There’s a lot to remember about hashes, so I’m bringing the definitions into one place as a reference.
Term | Definition |
Avalanche effect | Small changes in the output lead to bif changes in the output, with one bit change on the inpute creating change to at least 50% of the output. |
Deterministic | An input will always give the same output |
Preimage Resistance | Hard to work out the inputs from the hash |
Second Preimage Resistance | If you have a (specific) hash, it should be hard to find another input that will give the same hash |
Collision Resistance | Hard to find two imputs that create the same hash (any hash, we don’t care what it is) |
Common Hash Attacks
Dictionary attack
A dictionary attack is a type of brute force attack that uses a predefined list of passwords, including common words, phrases or passwords. It can be pruned if the attacker knows something about the target, for instance using children’s names or birthdays, pets names, street name, company name etc.
Rainbow/Lookup Tables
A rainbow or lookup table is a list of hashes and their respective plaintext. If an attacker has a password hash, they can simple look it up and find the actual password.
Birthday Attack
A birthday attack can be carried out by an adversary who has access to a legitimate and illegitimate replacement. They keep hashing/modifying each input until they both create the same hash.
Chosen-plaintext Attack
A chosen plaintext attack is when an attacker can influence the input and also view the output. An example being, back in WWII. The English know there are spies living amongst them reading the newspaper and encrypting messages and sending them back to Germany. The English are intercepting these messages and are slowly building up a code book but have some words missing, say the word ‘king’. The English print a small snippet about the King, with known codewords, knowing it will be encoded and sent to Germany. It is then a matter of elimination to find the ciphertext for ‘king’. As with all deciphering, the more messages intercepted the better for verifying correct translation.

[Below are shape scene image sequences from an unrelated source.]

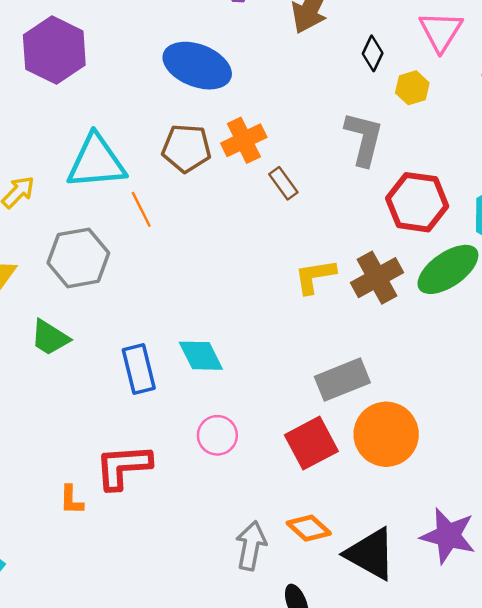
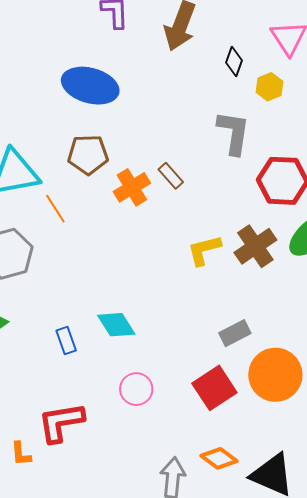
orange cross: (244, 140) -> (132, 187), moved
blue rectangle: (139, 369) -> (66, 341), size x0.7
gray rectangle: (342, 380) -> (235, 333), size x0.7

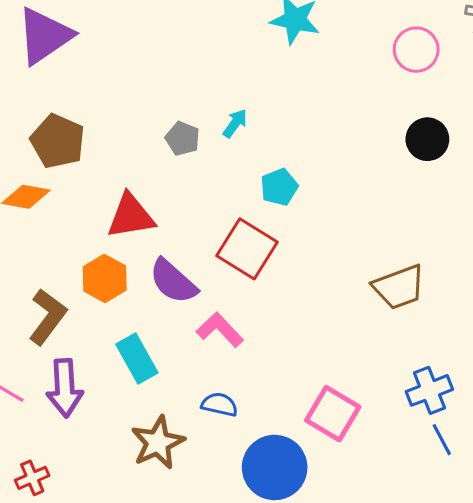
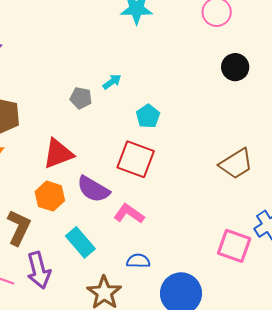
cyan arrow: (235, 123) -> (112, 82), turned 30
pink square: (333, 414) -> (234, 246), moved

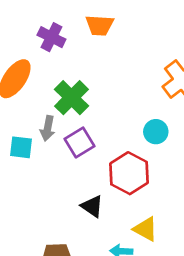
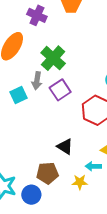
cyan square: (21, 147) -> (19, 95), turned -30
black triangle: (92, 206) -> (65, 147), moved

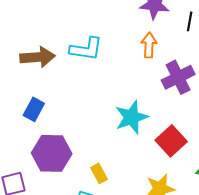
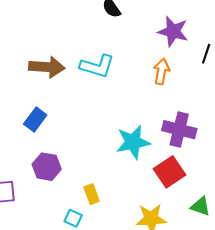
purple cross: (178, 77) -> (179, 130), moved, turned 32
purple hexagon: (52, 153) -> (47, 167), size x0.7

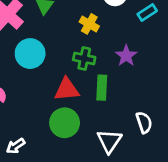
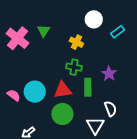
cyan circle: (30, 54) -> (35, 92), moved
purple star: (126, 56) -> (109, 74), moved
white semicircle: (144, 122) -> (110, 109), moved

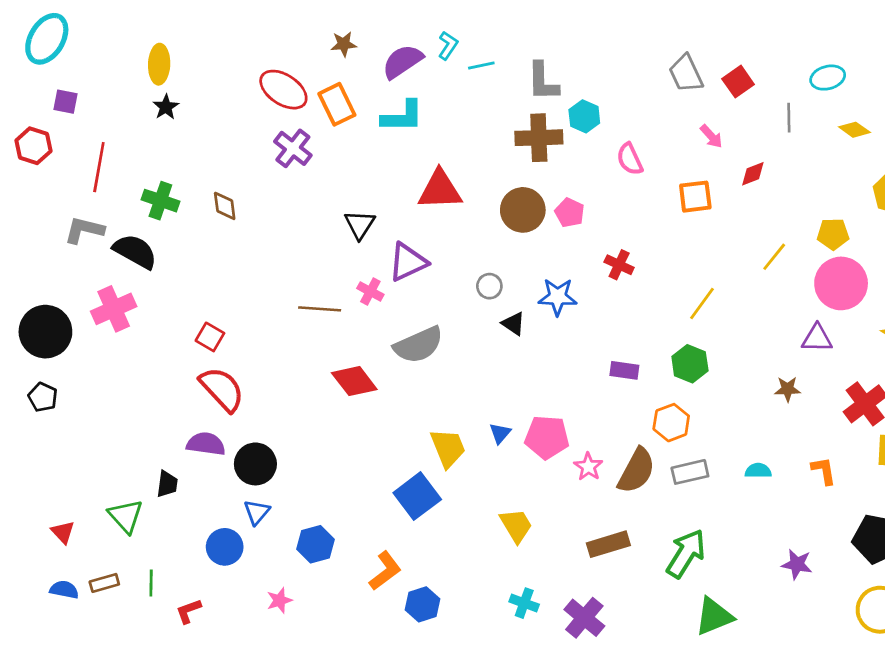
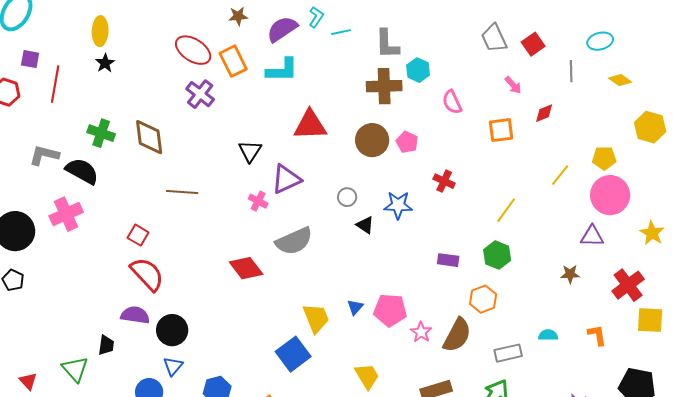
red line: (99, 167) -> (55, 84), moved
brown diamond: (225, 206) -> (149, 137), size x1.6
brown line: (320, 309) -> (182, 192), moved
gray rectangle: (690, 472) -> (508, 353), moved

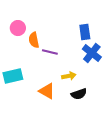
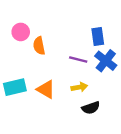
purple line: (50, 52) -> (78, 60), moved
orange triangle: (47, 91) -> (46, 89), moved

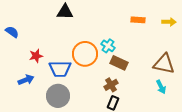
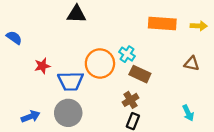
orange rectangle: (138, 20) -> (162, 24), size x1.6
brown triangle: (164, 64) -> (192, 63), moved, size x0.6
blue arrow: (26, 80) -> (31, 116), moved
cyan arrow: (161, 87) -> (188, 113), moved

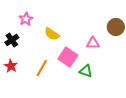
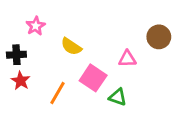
black cross: (12, 40) -> (16, 55), turned 32
red star: (11, 66) -> (21, 81), moved

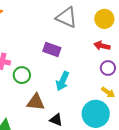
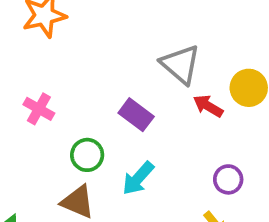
red arrow: (102, 46) -> (208, 106), moved
green circle: (22, 75) -> (87, 155), moved

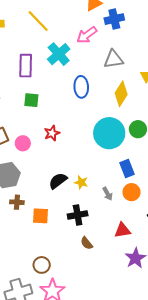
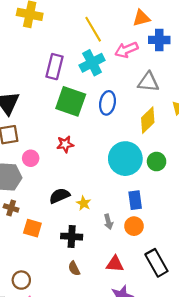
yellow line: (38, 21) -> (93, 29), moved
green square: (31, 100) -> (71, 101), moved, size x1.8
pink circle: (23, 143) -> (31, 158), moved

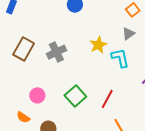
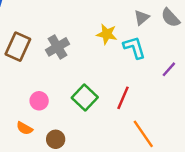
yellow star: (98, 45) -> (107, 34), turned -30

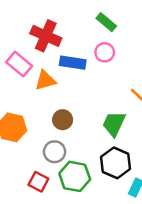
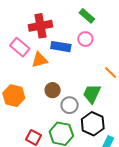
red cross: (46, 36) -> (40, 26), turned -35
gray circle: (55, 152) -> (70, 105), moved

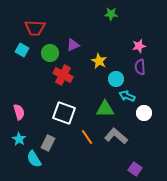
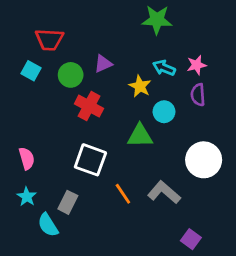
green star: (111, 14) -> (157, 20), size x1.5
cyan arrow: (127, 96) -> (164, 68), moved
green triangle: (105, 109) -> (140, 136), moved
white circle: (144, 113) -> (204, 160), size x1.6

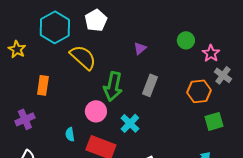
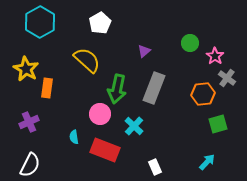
cyan hexagon: (55, 27) -> (40, 22), moved
yellow star: (17, 49) -> (26, 69), moved, size x1.4
gray rectangle: (150, 85) -> (154, 88), size x1.4

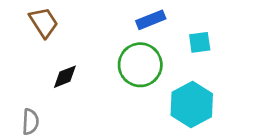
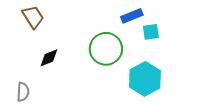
blue rectangle: (151, 20) -> (132, 16), moved

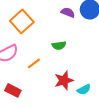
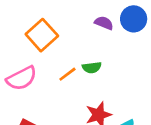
orange line: (34, 63) -> (67, 74), moved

D. Learn about HMACS (and revise stream ciphers, MACs, and length extension attacks)
I enjoyed this video it gave a good overview of stream ciphers, with the message being XOR’d with a ‘keystream’. A keystream is a ramdomised string that the receiver can also generate for decryption. Because the stream cipher is a stream, the bits can be flipped by a man in the middle (we’ll learn how to prevent this).
On to block encryption.
Fingerprinting
So how do we create integrity in a message? A naive approach is to append a hash to a message, where the hash provides a fingerprint of the message.
Hash
Fingerprint: h(m) where
- m = message
- h = hash function
- | = append
But of course an attacker could just replace the message and append a hash for that new message and the receiver would have no way of checking.
MAC
So MACs (Message Authentication Code) were developed. A MAC relies on a shared secret between the sender and legitimate receiver, the message is still appended with a finder print, but the fingerprint is more complex.
Fingerprint: h(m|k), where:
- m = message
- k = key
- h = hash function
- | = append
This is better but is vulnerable to a length extension attack because of the underlying Merkle-Damgard in the encryption.
HMAC
Enter HMAC (Hash based Message Authentication Code). It works in a similar way where we add a fingerprint to the message but the fingerprint is more complex. Like the MAC it has a shared secret, the key, but the key is split into two subkeys, k1 and k2.
Fingerprint: h(h(k1|m)|k2), where:
- m = message
- k1 = sub key 1
- k2 = subkey 2
- h = hash function
- | = append
HMAC is immune to length extension
E. Length Extension Attack
A length extension attack is possible for encryption that relies on the hash of the previous block and the previous message being incorporated into the encryption of the current block (eg Merkle Damgard). Because of the inclusion of the hash, an attacker could take the hash of the current message, then add it to a new block, encrypt it and all of a sudden the message has been added to – The MAC will be valid and the receiver has no way of knowing. Unless of course the parties have an agreed number of blocks in their message.